I wrote twice to Migration Watch about their forecast without receiving a reply. I then wrote to their demographic consultant, David Coleman – the only member of their advisory council with relevant professional expertise – who confirmed he had had no involvement in the preparation of the figures, and did not know whether any demographers were involved. Like the Telegraph, he attributed the numbers to the BBC, not Migration Watch.

When I finally spoke to a representative of Migration Watch on the phone, he conceded that the population of Romania was in flux, and also that a survey of a younger generation – say, people from 18 to 40 – might be a more relevant indicator than one of people aged 15 to 64.

Predicting migration flows is not an easy game. But for a self-styled watcher’s estimate to be out by around 20 per cent purely on documentary or arithmetical grounds must raise questions. It is disheartening to see an organisation with no clear accredited expertise being accorded so much authority.


Comments


  • 30 May 2013 at 10:30am
    streetsj says:
    Does it make any difference to the argument if it is 100,000 rather than 150,000 Romanians?

    What about the Bulgarian figures? What's happening to the population there?

    My personal feeling is that this sort of migration is a positive because, by definition, the ones who make it from the Balkans to here are the ones who are prepared to make an effort; or, in the jargon-du-jour, they're the strivers not the shirkers.

    • 31 May 2013 at 8:15pm
      Alex Drace-Francis says: @ streetsj
      Migration Watch UK seem to care passionately about the difference. That makes their reluctance to document it all the more strange.

  • 4 June 2013 at 9:13am
    migrationwatch says:
    This surprisingly hostile article completely misses the point. The Migrationwatch paper was pointing out that the apparently low percentage stressed by the BBC report of their opinion survey produced, when applied to the populations concerned, considerable numbers of potential immigrants to the UK. Given the uncertainty surrounding the size of the population of working age in Romania, it is not difficult to come up with a slightly different figure. There may even be similar uncertainties in respect of Bulgaria but the point stands that the BBC survey indicated something of the order of 350,000 people actively considering work in the UK. Despite this, the BBC report of the survey on their website was entitled “ Polls: no indication of huge Romanian-Bulgarian influx”. That was undoubtedly an effort to play down the outcome of their own survey. Consideration of a lower age group, say 18-40, might have produced a more relevant figure (whether higher or lower) but that is not the group which the BBC decided to poll.

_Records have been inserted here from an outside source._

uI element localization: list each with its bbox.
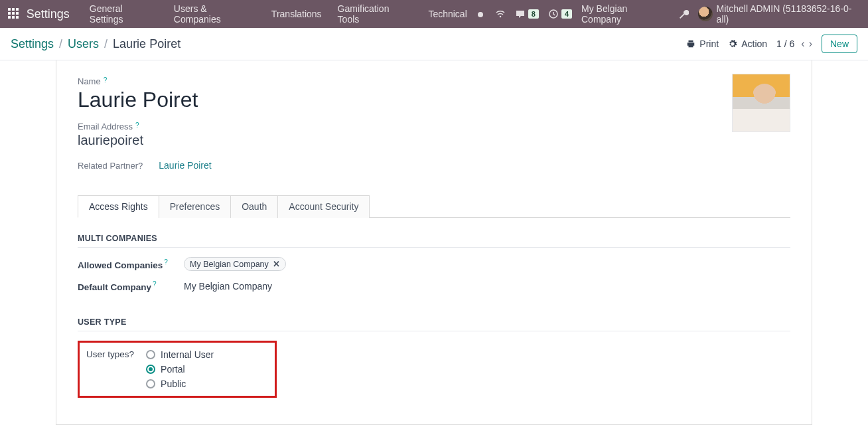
menu-users-companies[interactable]: Users & Companies bbox=[166, 0, 263, 28]
messages-icon[interactable]: 8 bbox=[515, 9, 539, 19]
messages-badge: 8 bbox=[528, 9, 539, 19]
radio-label: Public bbox=[161, 379, 186, 389]
user-menu[interactable]: Mitchell ADMIN (51183652-16-0-all) bbox=[698, 3, 863, 25]
print-button[interactable]: Print bbox=[686, 39, 719, 49]
form-tabs: Access Rights Preferences Oauth Account … bbox=[78, 195, 790, 218]
radio-label: Portal bbox=[161, 364, 185, 375]
email-label: Email Address? bbox=[78, 122, 790, 131]
breadcrumb-settings[interactable]: Settings bbox=[11, 37, 54, 51]
help-icon[interactable]: ? bbox=[164, 258, 168, 266]
related-partner-label: Related Partner? bbox=[78, 161, 143, 171]
pager-text: 1 / 6 bbox=[776, 39, 794, 49]
radio-public[interactable]: Public bbox=[146, 379, 214, 389]
radio-portal[interactable]: Portal bbox=[146, 364, 214, 375]
svg-point-0 bbox=[478, 12, 483, 17]
clock-icon[interactable]: 4 bbox=[548, 9, 572, 19]
name-label: Name? bbox=[78, 76, 790, 86]
help-icon[interactable]: ? bbox=[153, 280, 157, 288]
topbar-left: Settings General Settings Users & Compan… bbox=[5, 0, 475, 28]
tab-account-security[interactable]: Account Security bbox=[277, 195, 370, 218]
radio-icon bbox=[146, 350, 155, 359]
radio-label: Internal User bbox=[161, 349, 214, 360]
related-partner-link[interactable]: Laurie Poiret bbox=[159, 160, 211, 171]
section-multi-companies: MULTI COMPANIES Allowed Companies? My Be… bbox=[56, 218, 812, 292]
control-bar: Settings / Users / Laurie Poiret Print A… bbox=[0, 28, 868, 60]
user-avatar[interactable] bbox=[732, 74, 790, 132]
breadcrumb-sep: / bbox=[104, 37, 108, 51]
svg-point-1 bbox=[499, 16, 501, 18]
section-title-multi-companies: MULTI COMPANIES bbox=[78, 234, 790, 248]
top-menu-bar: Settings General Settings Users & Compan… bbox=[0, 0, 868, 28]
company-selector[interactable]: My Belgian Company bbox=[581, 3, 669, 25]
help-icon[interactable]: ? bbox=[129, 349, 135, 359]
tab-access-rights[interactable]: Access Rights bbox=[78, 195, 159, 218]
tab-oauth[interactable]: Oauth bbox=[230, 195, 278, 218]
pager: 1 / 6 ‹ › bbox=[776, 39, 812, 49]
tab-preferences[interactable]: Preferences bbox=[159, 195, 231, 218]
breadcrumb-current: Laurie Poiret bbox=[113, 37, 181, 51]
pager-next[interactable]: › bbox=[809, 39, 812, 49]
form-sheet: Name? Laurie Poiret Email Address? lauri… bbox=[56, 60, 812, 425]
email-value[interactable]: lauriepoiret bbox=[78, 133, 790, 148]
help-icon[interactable]: ? bbox=[104, 76, 108, 84]
module-title[interactable]: Settings bbox=[27, 7, 70, 21]
name-value[interactable]: Laurie Poiret bbox=[78, 88, 790, 112]
default-company-label: Default Company? bbox=[78, 280, 171, 292]
menu-gamification-tools[interactable]: Gamification Tools bbox=[330, 0, 421, 28]
breadcrumb: Settings / Users / Laurie Poiret bbox=[11, 37, 181, 51]
activities-badge: 4 bbox=[561, 9, 572, 19]
radio-icon bbox=[146, 379, 155, 388]
help-icon[interactable]: ? bbox=[135, 122, 139, 129]
topbar-right: 8 4 My Belgian Company Mitchell ADMIN (5… bbox=[475, 3, 863, 25]
user-types-label: User types? bbox=[86, 348, 134, 359]
remove-tag-icon[interactable]: ✕ bbox=[273, 259, 280, 269]
action-label: Action bbox=[741, 39, 767, 49]
action-button[interactable]: Action bbox=[728, 39, 767, 49]
user-type-radios: Internal User Portal Public bbox=[146, 349, 214, 389]
section-title-user-type: USER TYPE bbox=[78, 317, 790, 331]
company-tag[interactable]: My Belgian Company ✕ bbox=[184, 257, 286, 271]
breadcrumb-sep: / bbox=[59, 37, 62, 51]
default-company-value[interactable]: My Belgian Company bbox=[184, 281, 272, 292]
avatar-icon bbox=[698, 7, 713, 21]
bug-icon[interactable] bbox=[475, 9, 486, 19]
highlight-usertype: User types? Internal User Portal bbox=[78, 341, 277, 398]
printer-icon bbox=[686, 39, 695, 48]
gear-icon bbox=[728, 39, 737, 48]
section-user-type: USER TYPE User types? Internal User Port… bbox=[56, 301, 812, 398]
control-bar-right: Print Action 1 / 6 ‹ › New bbox=[686, 35, 857, 53]
menu-technical[interactable]: Technical bbox=[420, 0, 474, 28]
radio-internal-user[interactable]: Internal User bbox=[146, 349, 214, 360]
new-button[interactable]: New bbox=[822, 35, 857, 53]
wrench-icon[interactable] bbox=[678, 9, 689, 19]
allowed-companies-label: Allowed Companies? bbox=[78, 258, 171, 270]
menu-general-settings[interactable]: General Settings bbox=[82, 0, 166, 28]
user-name: Mitchell ADMIN (51183652-16-0-all) bbox=[717, 3, 863, 25]
company-tag-label: My Belgian Company bbox=[190, 260, 269, 269]
pager-prev[interactable]: ‹ bbox=[801, 39, 804, 49]
breadcrumb-users[interactable]: Users bbox=[68, 37, 99, 51]
help-icon[interactable]: ? bbox=[138, 161, 143, 171]
apps-icon[interactable] bbox=[8, 8, 20, 20]
wifi-icon[interactable] bbox=[495, 9, 506, 19]
radio-icon bbox=[146, 365, 155, 374]
print-label: Print bbox=[699, 39, 719, 49]
menu-translations[interactable]: Translations bbox=[263, 0, 330, 28]
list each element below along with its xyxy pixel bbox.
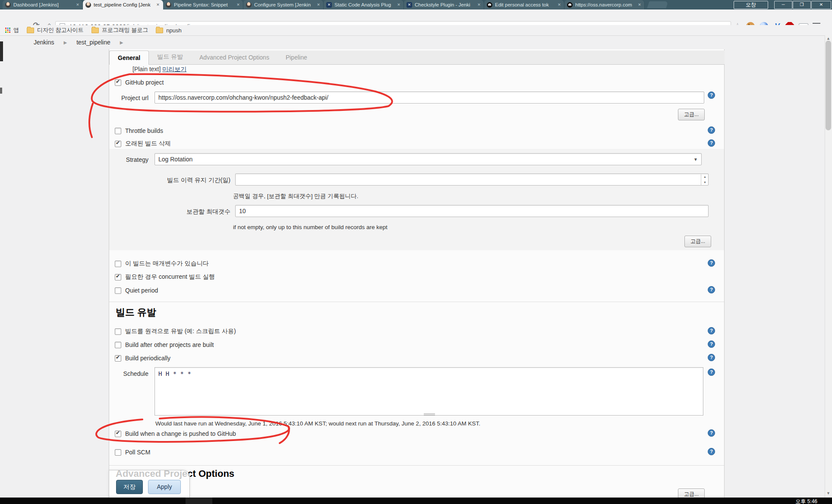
advanced-button[interactable]: 고급...: [684, 236, 711, 247]
tab-title: Static Code Analysis Plug: [334, 2, 394, 7]
schedule-help-text: Would last have run at Wednesday, June 1…: [155, 420, 480, 427]
quiet-period-checkbox[interactable]: [115, 287, 121, 294]
poll-scm-checkbox[interactable]: [115, 449, 121, 456]
github-push-checkbox[interactable]: [115, 431, 121, 437]
browser-tab[interactable]: Configure System [Jenkin✕: [243, 0, 324, 9]
section-divider: [109, 302, 724, 302]
strategy-select[interactable]: Log Rotation▼: [154, 153, 702, 165]
discard-old-builds-checkbox[interactable]: [115, 141, 121, 147]
browser-tab[interactable]: Edit personal access tok✕: [484, 0, 564, 9]
tab-pipeline[interactable]: Pipeline: [277, 50, 315, 64]
breadcrumb-jenkins-link[interactable]: Jenkins: [34, 39, 54, 46]
window-close-button[interactable]: ✕: [811, 1, 831, 9]
help-icon[interactable]: [708, 327, 715, 334]
build-after-row: Build after other projects are built: [115, 341, 214, 348]
help-icon[interactable]: [708, 286, 715, 293]
help-icon[interactable]: [708, 448, 715, 455]
preview-link[interactable]: 미리보기: [162, 66, 186, 72]
jenkins-favicon-icon: [5, 2, 11, 8]
concurrent-builds-row: 필요한 경우 concurrent 빌드 실행: [115, 274, 215, 280]
browser-tab[interactable]: Dashboard [Jenkins]✕: [3, 0, 83, 9]
build-periodically-checkbox[interactable]: [115, 355, 121, 362]
build-triggers-heading: 빌드 유발: [116, 306, 156, 319]
spinner-down-icon[interactable]: ▼: [701, 180, 709, 186]
bookmark-label: npush: [166, 27, 181, 34]
browser-tab[interactable]: Checkstyle Plugin - Jenki✕: [404, 0, 484, 9]
bookmark-folder[interactable]: 디자인 참고사이트: [27, 26, 84, 34]
strategy-label: Strategy: [98, 156, 148, 163]
help-icon[interactable]: [708, 340, 715, 348]
trigger-remote-checkbox[interactable]: [115, 328, 121, 335]
tab-close-icon[interactable]: ✕: [316, 2, 321, 7]
bookmark-folder[interactable]: 프로그래밍 블로그: [91, 26, 148, 34]
help-icon[interactable]: [708, 126, 715, 134]
apps-label: 앱: [13, 26, 19, 34]
throttle-builds-checkbox[interactable]: [115, 128, 121, 134]
build-after-checkbox[interactable]: [115, 342, 121, 348]
bookmark-folder[interactable]: npush: [156, 27, 181, 34]
tab-title: Configure System [Jenkin: [254, 2, 313, 7]
days-to-keep-input[interactable]: [235, 173, 709, 186]
tab-close-icon[interactable]: ✕: [236, 2, 241, 7]
max-to-keep-input[interactable]: [235, 205, 709, 217]
textarea-resize-grip[interactable]: [424, 413, 435, 416]
parameterized-checkbox[interactable]: [115, 261, 121, 267]
browser-tab-active[interactable]: test_pipeline Config [Jenk✕: [83, 0, 163, 9]
help-icon[interactable]: [708, 369, 715, 376]
tab-build-triggers[interactable]: 빌드 유발: [149, 50, 191, 64]
help-icon[interactable]: [708, 91, 715, 99]
advanced-button[interactable]: 고급...: [678, 109, 705, 120]
tab-general[interactable]: General: [109, 50, 149, 65]
spinner-up-icon[interactable]: ▲: [701, 174, 709, 180]
tab-close-icon[interactable]: ✕: [155, 2, 161, 7]
project-url-label: Project url: [98, 94, 148, 101]
help-icon[interactable]: [708, 259, 715, 267]
help-icon[interactable]: [708, 429, 715, 437]
new-tab-button[interactable]: [647, 1, 668, 8]
breadcrumb-job-link[interactable]: test_pipeline: [76, 39, 110, 46]
concurrent-builds-checkbox[interactable]: [115, 274, 121, 280]
tab-close-icon[interactable]: ✕: [75, 2, 80, 7]
apps-grid-icon: [5, 28, 10, 33]
number-spinner[interactable]: ▲▼: [701, 174, 709, 186]
apply-button[interactable]: Apply: [148, 480, 181, 494]
discard-old-builds-row: 오래된 빌드 삭제: [115, 140, 171, 147]
throttle-builds-row: Throttle builds: [115, 127, 163, 134]
github-project-row: GitHub project: [115, 79, 164, 86]
window-minimize-button[interactable]: ─: [774, 1, 792, 9]
tab-title: Checkstyle Plugin - Jenki: [415, 2, 474, 7]
tab-advanced-project-options[interactable]: Advanced Project Options: [191, 50, 277, 64]
help-icon[interactable]: [708, 139, 715, 147]
apps-shortcut[interactable]: 앱: [5, 26, 19, 34]
chevron-right-icon: ▶: [120, 40, 123, 45]
taskbar-item: [186, 498, 212, 504]
taskbar-clock: 오후 5:46: [795, 498, 817, 504]
schedule-textarea[interactable]: H H * * *: [154, 367, 703, 416]
project-url-input[interactable]: [154, 91, 704, 104]
screen-edge-artifact: [0, 88, 2, 94]
browser-tab[interactable]: Pipeline Syntax: Snippet✕: [163, 0, 243, 9]
github-project-checkbox[interactable]: [115, 79, 121, 86]
breadcrumb: Jenkins ▶ test_pipeline ▶: [0, 35, 832, 49]
window-restore-button[interactable]: ❐: [793, 1, 811, 9]
tab-close-icon[interactable]: ✕: [476, 2, 482, 7]
screen: Dashboard [Jenkins]✕ test_pipeline Confi…: [0, 0, 832, 504]
scroll-down-icon[interactable]: ▼: [826, 491, 831, 495]
browser-tab[interactable]: https://oss.navercorp.com✕: [564, 0, 645, 9]
tab-close-icon[interactable]: ✕: [396, 2, 401, 7]
analysis-plugin-favicon-icon: [407, 2, 412, 8]
tab-close-icon[interactable]: ✕: [557, 2, 562, 7]
parameterized-row: 이 빌드는 매개변수가 있습니다: [115, 260, 209, 267]
build-periodically-row: Build periodically: [115, 355, 170, 362]
tab-title: Dashboard [Jenkins]: [13, 2, 72, 7]
profile-button[interactable]: 오창: [734, 1, 768, 9]
bookmarks-bar: 앱 디자인 참고사이트 프로그래밍 블로그 npush: [0, 25, 832, 36]
browser-tab[interactable]: Static Code Analysis Plug✕: [324, 0, 404, 9]
scroll-up-icon[interactable]: ▲: [826, 36, 831, 41]
tab-close-icon[interactable]: ✕: [637, 2, 642, 7]
github-favicon-icon: [487, 2, 492, 8]
folder-icon: [91, 28, 99, 33]
save-button[interactable]: 저장: [116, 480, 143, 494]
help-icon[interactable]: [708, 354, 715, 361]
scrollbar-thumb[interactable]: [826, 41, 831, 130]
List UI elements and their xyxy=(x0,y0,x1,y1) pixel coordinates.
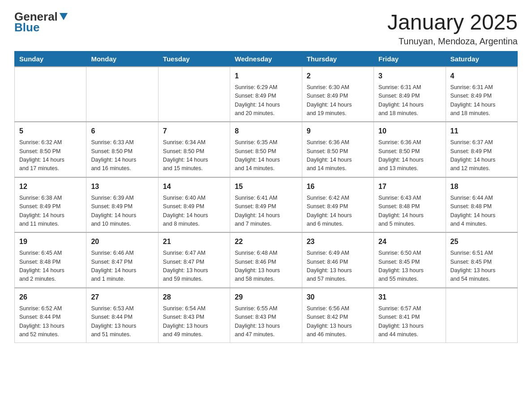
day-number: 15 xyxy=(235,181,297,192)
day-number: 28 xyxy=(163,292,225,303)
calendar-cell: 18Sunrise: 6:44 AM Sunset: 8:48 PM Dayli… xyxy=(446,177,517,233)
day-info: Sunrise: 6:39 AM Sunset: 8:49 PM Dayligh… xyxy=(91,194,153,229)
day-number: 30 xyxy=(307,292,369,303)
calendar-cell: 1Sunrise: 6:29 AM Sunset: 8:49 PM Daylig… xyxy=(230,67,302,122)
calendar-cell: 30Sunrise: 6:56 AM Sunset: 8:42 PM Dayli… xyxy=(302,288,373,343)
title-block: January 2025 Tunuyan, Mendoza, Argentina xyxy=(387,11,518,47)
day-number: 16 xyxy=(307,181,369,192)
calendar-cell: 3Sunrise: 6:31 AM Sunset: 8:49 PM Daylig… xyxy=(374,67,446,122)
col-wednesday: Wednesday xyxy=(230,51,302,67)
col-tuesday: Tuesday xyxy=(158,51,230,67)
day-info: Sunrise: 6:31 AM Sunset: 8:49 PM Dayligh… xyxy=(450,83,513,118)
day-number: 14 xyxy=(163,181,225,192)
day-info: Sunrise: 6:44 AM Sunset: 8:48 PM Dayligh… xyxy=(450,194,513,229)
calendar-cell: 8Sunrise: 6:35 AM Sunset: 8:50 PM Daylig… xyxy=(230,122,302,177)
day-number: 27 xyxy=(91,292,153,303)
page-header: General Blue January 2025 Tunuyan, Mendo… xyxy=(14,11,518,47)
day-number: 8 xyxy=(235,126,297,137)
calendar-cell: 16Sunrise: 6:42 AM Sunset: 8:49 PM Dayli… xyxy=(302,177,373,233)
day-info: Sunrise: 6:42 AM Sunset: 8:49 PM Dayligh… xyxy=(307,194,369,229)
calendar-cell: 10Sunrise: 6:36 AM Sunset: 8:50 PM Dayli… xyxy=(374,122,446,177)
calendar-cell: 27Sunrise: 6:53 AM Sunset: 8:44 PM Dayli… xyxy=(86,288,158,343)
day-number: 26 xyxy=(19,292,82,303)
calendar-table: Sunday Monday Tuesday Wednesday Thursday… xyxy=(14,51,518,343)
calendar-cell: 29Sunrise: 6:55 AM Sunset: 8:43 PM Dayli… xyxy=(230,288,302,343)
calendar-cell: 25Sunrise: 6:51 AM Sunset: 8:45 PM Dayli… xyxy=(446,232,517,288)
day-info: Sunrise: 6:33 AM Sunset: 8:50 PM Dayligh… xyxy=(91,138,153,173)
logo-triangle-icon xyxy=(59,11,69,21)
day-info: Sunrise: 6:56 AM Sunset: 8:42 PM Dayligh… xyxy=(307,304,369,339)
day-info: Sunrise: 6:51 AM Sunset: 8:45 PM Dayligh… xyxy=(450,249,513,284)
calendar-header-row: Sunday Monday Tuesday Wednesday Thursday… xyxy=(15,51,518,67)
day-info: Sunrise: 6:29 AM Sunset: 8:49 PM Dayligh… xyxy=(235,83,297,118)
col-friday: Friday xyxy=(374,51,446,67)
day-number: 29 xyxy=(235,292,297,303)
calendar-cell: 12Sunrise: 6:38 AM Sunset: 8:49 PM Dayli… xyxy=(15,177,86,233)
day-number: 20 xyxy=(91,236,153,247)
day-info: Sunrise: 6:45 AM Sunset: 8:48 PM Dayligh… xyxy=(19,249,82,284)
calendar-cell: 17Sunrise: 6:43 AM Sunset: 8:48 PM Dayli… xyxy=(374,177,446,233)
day-info: Sunrise: 6:32 AM Sunset: 8:50 PM Dayligh… xyxy=(19,138,82,173)
logo: General Blue xyxy=(14,11,69,33)
day-number: 2 xyxy=(307,71,369,81)
calendar-cell: 11Sunrise: 6:37 AM Sunset: 8:49 PM Dayli… xyxy=(446,122,517,177)
day-info: Sunrise: 6:50 AM Sunset: 8:45 PM Dayligh… xyxy=(378,249,441,284)
logo-blue-text: Blue xyxy=(14,21,39,33)
day-number: 31 xyxy=(378,292,441,303)
col-saturday: Saturday xyxy=(446,51,517,67)
calendar-week-row: 12Sunrise: 6:38 AM Sunset: 8:49 PM Dayli… xyxy=(15,177,518,233)
calendar-cell xyxy=(446,288,517,343)
day-info: Sunrise: 6:34 AM Sunset: 8:50 PM Dayligh… xyxy=(163,138,225,173)
calendar-cell: 23Sunrise: 6:49 AM Sunset: 8:46 PM Dayli… xyxy=(302,232,373,288)
calendar-cell: 26Sunrise: 6:52 AM Sunset: 8:44 PM Dayli… xyxy=(15,288,86,343)
col-monday: Monday xyxy=(86,51,158,67)
calendar-cell: 31Sunrise: 6:57 AM Sunset: 8:41 PM Dayli… xyxy=(374,288,446,343)
day-number: 5 xyxy=(19,126,82,137)
calendar-cell: 24Sunrise: 6:50 AM Sunset: 8:45 PM Dayli… xyxy=(374,232,446,288)
day-number: 17 xyxy=(378,181,441,192)
day-info: Sunrise: 6:38 AM Sunset: 8:49 PM Dayligh… xyxy=(19,194,82,229)
day-number: 9 xyxy=(307,126,369,137)
calendar-cell: 13Sunrise: 6:39 AM Sunset: 8:49 PM Dayli… xyxy=(86,177,158,233)
calendar-cell: 9Sunrise: 6:36 AM Sunset: 8:50 PM Daylig… xyxy=(302,122,373,177)
day-info: Sunrise: 6:57 AM Sunset: 8:41 PM Dayligh… xyxy=(378,304,441,339)
day-number: 6 xyxy=(91,126,153,137)
day-info: Sunrise: 6:31 AM Sunset: 8:49 PM Dayligh… xyxy=(378,83,441,118)
calendar-cell: 22Sunrise: 6:48 AM Sunset: 8:46 PM Dayli… xyxy=(230,232,302,288)
day-number: 1 xyxy=(235,71,297,81)
calendar-cell: 28Sunrise: 6:54 AM Sunset: 8:43 PM Dayli… xyxy=(158,288,230,343)
calendar-cell: 14Sunrise: 6:40 AM Sunset: 8:49 PM Dayli… xyxy=(158,177,230,233)
day-info: Sunrise: 6:47 AM Sunset: 8:47 PM Dayligh… xyxy=(163,249,225,284)
day-number: 7 xyxy=(163,126,225,137)
day-info: Sunrise: 6:41 AM Sunset: 8:49 PM Dayligh… xyxy=(235,194,297,229)
calendar-cell: 4Sunrise: 6:31 AM Sunset: 8:49 PM Daylig… xyxy=(446,67,517,122)
calendar-cell: 20Sunrise: 6:46 AM Sunset: 8:47 PM Dayli… xyxy=(86,232,158,288)
calendar-cell: 2Sunrise: 6:30 AM Sunset: 8:49 PM Daylig… xyxy=(302,67,373,122)
location-subtitle: Tunuyan, Mendoza, Argentina xyxy=(387,36,518,47)
day-number: 18 xyxy=(450,181,513,192)
svg-marker-0 xyxy=(60,13,68,20)
calendar-cell: 21Sunrise: 6:47 AM Sunset: 8:47 PM Dayli… xyxy=(158,232,230,288)
day-number: 24 xyxy=(378,236,441,247)
day-number: 13 xyxy=(91,181,153,192)
calendar-cell: 7Sunrise: 6:34 AM Sunset: 8:50 PM Daylig… xyxy=(158,122,230,177)
day-number: 4 xyxy=(450,71,513,81)
day-info: Sunrise: 6:43 AM Sunset: 8:48 PM Dayligh… xyxy=(378,194,441,229)
day-info: Sunrise: 6:48 AM Sunset: 8:46 PM Dayligh… xyxy=(235,249,297,284)
calendar-week-row: 5Sunrise: 6:32 AM Sunset: 8:50 PM Daylig… xyxy=(15,122,518,177)
day-number: 21 xyxy=(163,236,225,247)
calendar-week-row: 19Sunrise: 6:45 AM Sunset: 8:48 PM Dayli… xyxy=(15,232,518,288)
calendar-week-row: 1Sunrise: 6:29 AM Sunset: 8:49 PM Daylig… xyxy=(15,67,518,122)
calendar-cell: 15Sunrise: 6:41 AM Sunset: 8:49 PM Dayli… xyxy=(230,177,302,233)
day-number: 23 xyxy=(307,236,369,247)
calendar-week-row: 26Sunrise: 6:52 AM Sunset: 8:44 PM Dayli… xyxy=(15,288,518,343)
day-number: 19 xyxy=(19,236,82,247)
day-info: Sunrise: 6:35 AM Sunset: 8:50 PM Dayligh… xyxy=(235,138,297,173)
day-number: 3 xyxy=(378,71,441,81)
day-number: 25 xyxy=(450,236,513,247)
day-info: Sunrise: 6:36 AM Sunset: 8:50 PM Dayligh… xyxy=(307,138,369,173)
day-info: Sunrise: 6:37 AM Sunset: 8:49 PM Dayligh… xyxy=(450,138,513,173)
calendar-cell: 5Sunrise: 6:32 AM Sunset: 8:50 PM Daylig… xyxy=(15,122,86,177)
day-number: 22 xyxy=(235,236,297,247)
day-number: 10 xyxy=(378,126,441,137)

    As for “so much authority” being accorded to Migrationwatch, that is because we have been setting out the facts for twelve years and have been proved consistently accurate.

    Andrew Green

    • 5 June 2013 at 7:05pm
      Alex Drace-Francis says: @ migrationwatch
      Thank you for your comment. I'm not sure how I'm missing the point, given that I engage directly with the relevant data category that your argument rests on; or why my piece should be surprising, after I wrote to you twice about these issues without receiving a reply.
      There is indeed uncertainty about working-age population in Romania. But it is pretty much a certainty that the figure of 15.4 million used by Migration Watch is at least 20% too high, hardly a 'slight difference'. In the light of this, your extrapolation of the figure of 350,000 from the BBC survey cannot stand.